Entropy 2-class

If (\cal I) is the set of training examples, (p_+) ratio of posititive examples in (\cal I) and (p_-) negative examples then entropy which measures impurity:

\[\text{Entropy}(I) = -p_+\log_2p_+ - p_-\log _2p_-\]

This represents expected number of bits to encode the class of a randomly drawn member of (\cal I)

Information Gain

Expected reduction in entropy due to sorting on attribute (x_i)

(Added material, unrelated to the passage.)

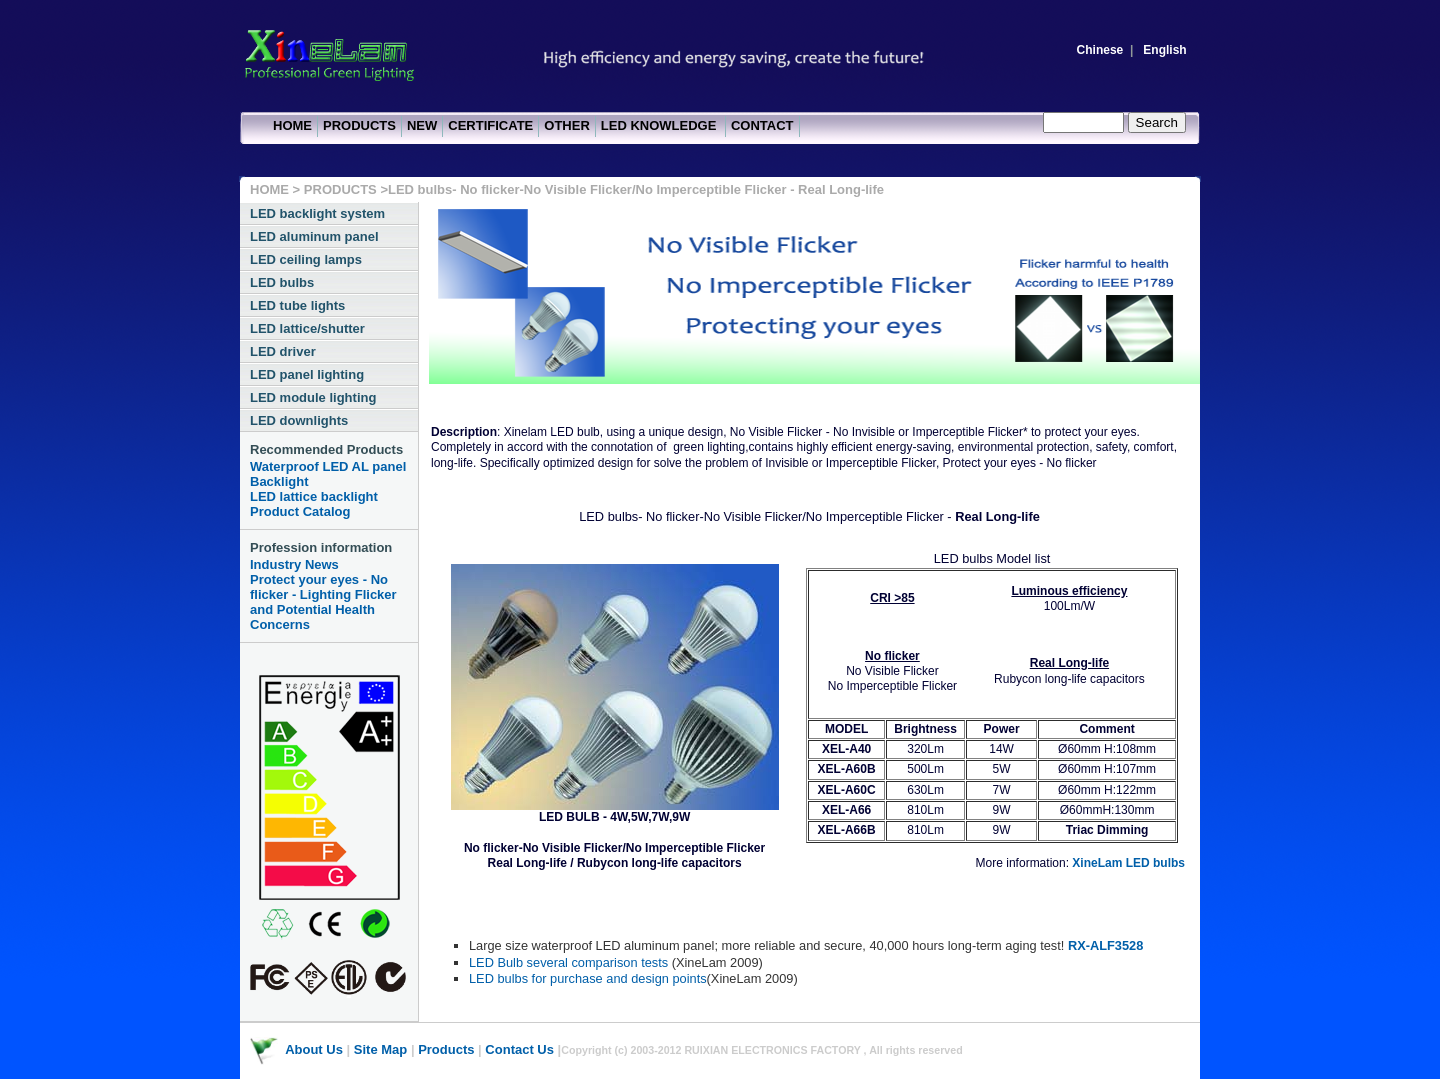 This screenshot has width=1440, height=1079. I want to click on LED panel lighting, so click(307, 374).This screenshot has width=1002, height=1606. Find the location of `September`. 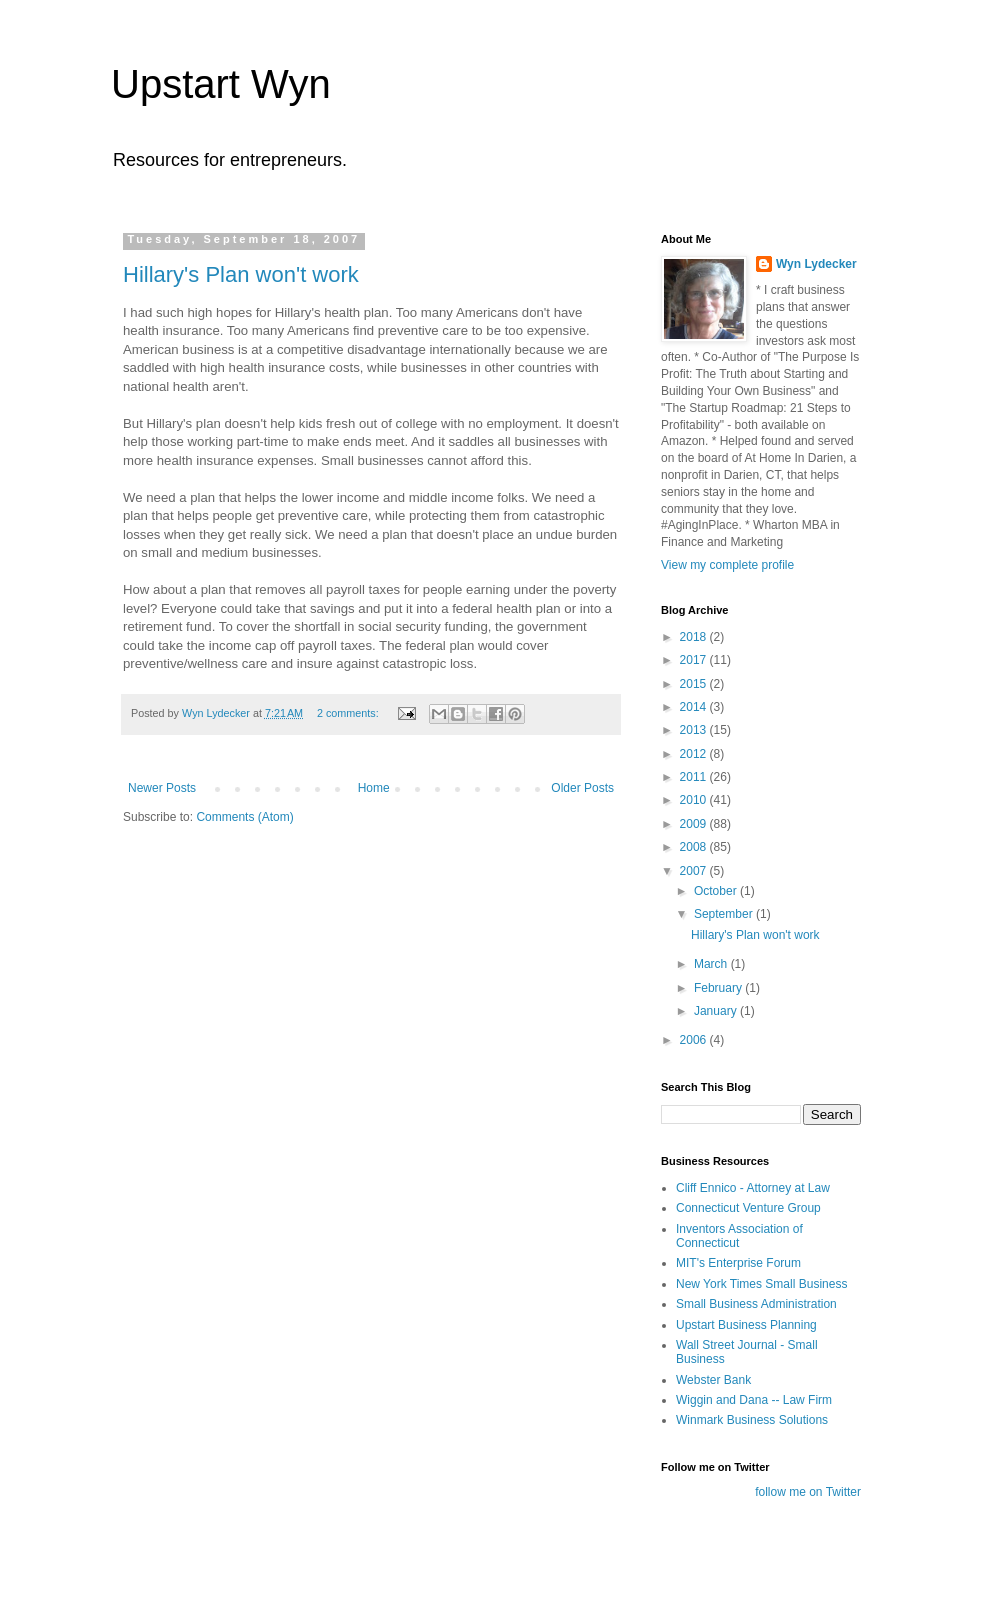

September is located at coordinates (725, 914).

\[\text{Gain}({\cal I}, x_i)=\text{Entropy}(I)-\sum_{v\in\text{values}(x _i)}\frac{|\cal I_v|}{|\cal I|}\text{Entropy}(\cal I_v)\]
  • (\text{values}(x_i)): all possible values of (x_i)
  • (\cal I_v\subset \cal I) : points in (\cal I) that take value (v) for (x_i)

Mutual Information Gain & Information Gain

Mutual information is the measure of mutual dependence of two random variables.

Mutual information gain for two random variables (X) and (Y) is:

\[I(X;Y)=\sum_{y\in Y}\sum_{x\in X}p(x, y)\log\left(\frac{p(x,y)}{p(x)p(y)}\right)\]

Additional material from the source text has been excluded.